Value of recruiting contractors

In an ever-changing economy, the ability to adapt quickly to change is crucial to the eventual success – and ultimate survival – of a business. In response to this, a highly adaptive workforce is now being heralded as the most viable, efficient and cost effective solution to meet these challenges.

Here, we explore the benefits of the contractor workforce and demonstrate how this flexible resource can be used not only to cover a specific skills gap, but as a strategic step for your business. 

Immediate/expected staff shortfall

For many companies, hiring a contractor begins with an immediate need or an expected shortfall; such as a specific skills gap, managing a period of change, launching a new project, or even coping with such commonplace issues as illness cover, planned holiday or maternity leave.

When companies fail to address these deficits, existing employees often find themselves with a higher workload and increased hours - both of which can have severe implications on productivity, motivation and retention levels. But by hiring a good contractor, projects are less likely lose impetus, existing employees avoid additional workloads, and productivity is less likely to fall.

And the best thing about hiring a contractor – with experience of seamlessly picking up existing and part-completed projects - is their ability to hit the ground running. A contractor’s DNA is geared towards immediately fulfilling their obligations without a need to embed themselves into a company. There will be less time spent acclimatising to the role, less time associated with training and development (the best contractors are highly focused on personal development and making sure they are up-to-speed with the latest technologies and systems), and less time associated with integration and induction programmes; saving you both time and money. 

Reduce costs

The cost of employees is not always evaluated accurately against the day rate of a contractor, but using contractors really can provide cost savings.
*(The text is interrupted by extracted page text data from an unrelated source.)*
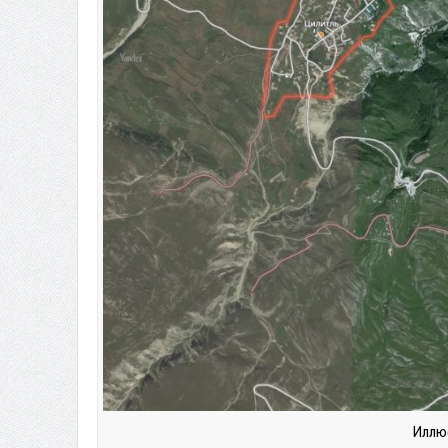
Иллюс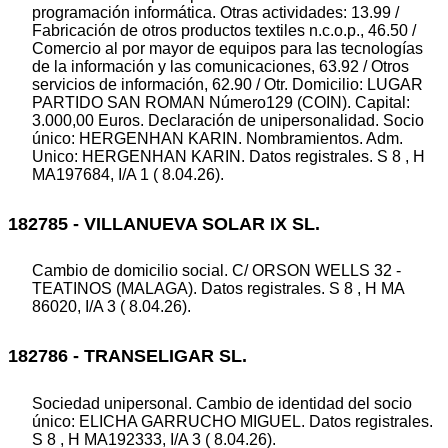
programación informática. Otras actividades: 13.99 /
Fabricación de otros productos textiles n.c.o.p., 46.50 /
Comercio al por mayor de equipos para las tecnologías
de la información y las comunicaciones, 63.92 / Otros
servicios de información, 62.90 / Otr. Domicilio: LUGAR
PARTIDO SAN ROMAN Número129 (COIN). Capital:
3.000,00 Euros. Declaración de unipersonalidad. Socio
único: HERGENHAN KARIN. Nombramientos. Adm.
Unico: HERGENHAN KARIN. Datos registrales. S 8 , H
MA197684, I/A 1 ( 8.04.26).
182785 - VILLANUEVA SOLAR IX SL.
Cambio de domicilio social. C/ ORSON WELLS 32 -
TEATINOS (MALAGA). Datos registrales. S 8 , H MA
86020, I/A 3 ( 8.04.26).
182786 - TRANSELIGAR SL.
Sociedad unipersonal. Cambio de identidad del socio
único: ELICHA GARRUCHO MIGUEL. Datos registrales.
S 8 , H MA192333, I/A 3 ( 8.04.26).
Aside from the obvious PAYE and National Insurance contributions savings, companies are not obliged to pay contractors for holiday periods, when they’re ill, or when they take time off for personal reasons. Contractors are self-employed and as a result, are only paid for the time they are working. What’s more, benefits such as health and life insurance, pension contributions and training costs, are all born by the contractors themselves.

Together, these factors can significantly reduce your outgoings. 

Flexibility of staffing

A contractor workforce allows you to either increase or cut back your operation as demand dictates, without having to make permanent additions to your headcount; freeing your business from long hiring cycles in favour of short contract hiring.
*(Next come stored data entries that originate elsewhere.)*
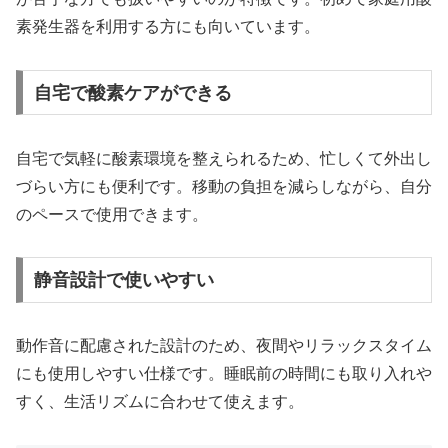
素発生器を利用する方にも向いています。
自宅で酸素ケアができる
自宅で気軽に酸素環境を整えられるため、忙しくて外出し
づらい方にも便利です。移動の負担を減らしながら、自分
のペースで使用できます。
静音設計で使いやすい
動作音に配慮された設計のため、夜間やリラックスタイム
にも使用しやすい仕様です。睡眠前の時間にも取り入れや
すく、生活リズムに合わせて使えます。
Contractors allow you to address specific skills gaps in your organisation, as they will have relevant experience and expertise of the sector that you operate in. They will also be able to employ expertise that they’ve learned elsewhere, with the potential to bring ideas and motivation to your current team.
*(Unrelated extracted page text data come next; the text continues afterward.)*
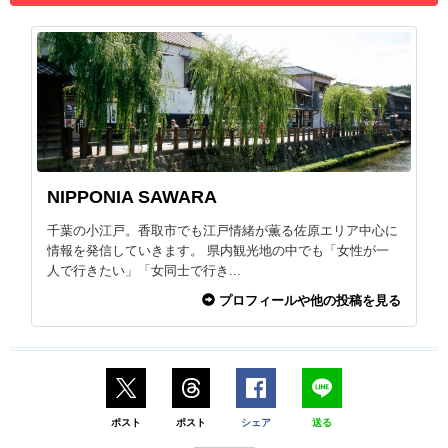
NIPPONIA SAWARA
千葉の小江戸。香取市でも江戸情緒が薫る佐原エリア中心に
情報を発信していきます。 県内観光地の中でも「女性が一
人で行きたい」「女同士で行き...
プロフィールや他の投稿を見る
ポスト
ポスト
シェア
送る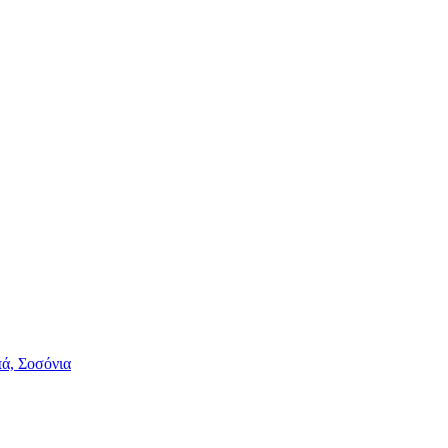
πά, Σοσόνια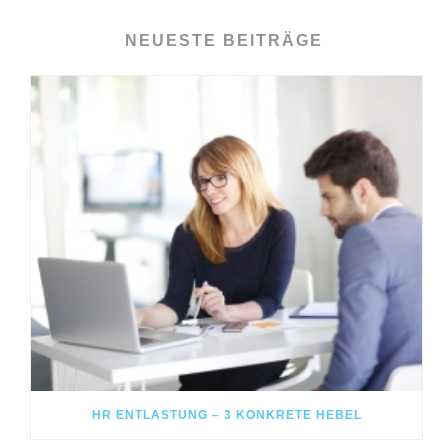
NEUESTE BEITRÄGE
HR ENTLASTUNG – 3 KONKRETE HEBEL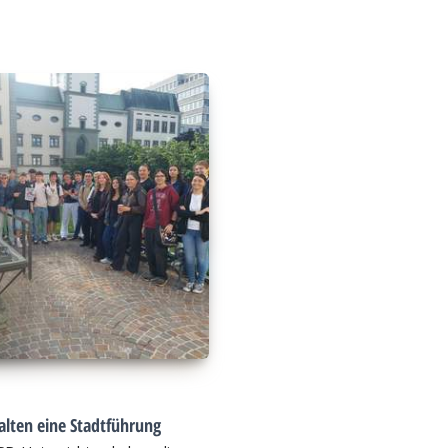
alten eine Stadtführung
Not only does this flexibility give you greater control of your operational costs, it also leaves your current staff free to concentrate on your core business with no loss to productivity. And should you no longer require the extra manpower, cancelling contractor assignments is much easier - with fewer cost-implications - than removing permanent staff. 

Quality and experience

Most contractors have a wealth of experience that crosses projects, platforms, companies and, in some cases, sectors. This breadth of experience and expertise is highly valuable as – aside from the obvious skills contribution - it provides companies with a fresh injection of talent and a new perspective.

Engaging good contractors can also improve the calibre of permanent employees by promoting best practice and the sharing of expertise. By bringing new ideas and experience to the table, contractors will enable existing employees to reach their own potential.